RECORDS FOR THE EXERCISE –
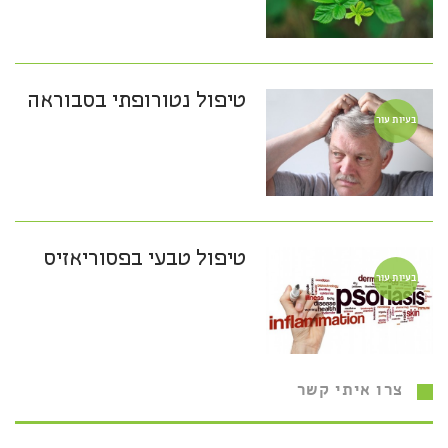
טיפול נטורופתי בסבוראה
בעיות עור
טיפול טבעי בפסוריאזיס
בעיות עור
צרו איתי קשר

==

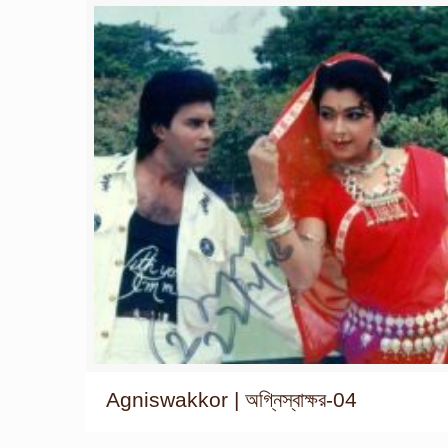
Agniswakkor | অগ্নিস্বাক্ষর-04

==

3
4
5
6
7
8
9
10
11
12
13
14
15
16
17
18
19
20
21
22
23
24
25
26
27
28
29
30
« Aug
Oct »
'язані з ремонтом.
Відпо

EXERCISE – How many lines in the material contain the string "טיפול"? Reply with the number and nothing else.

EXERCISE SOLUTION – 2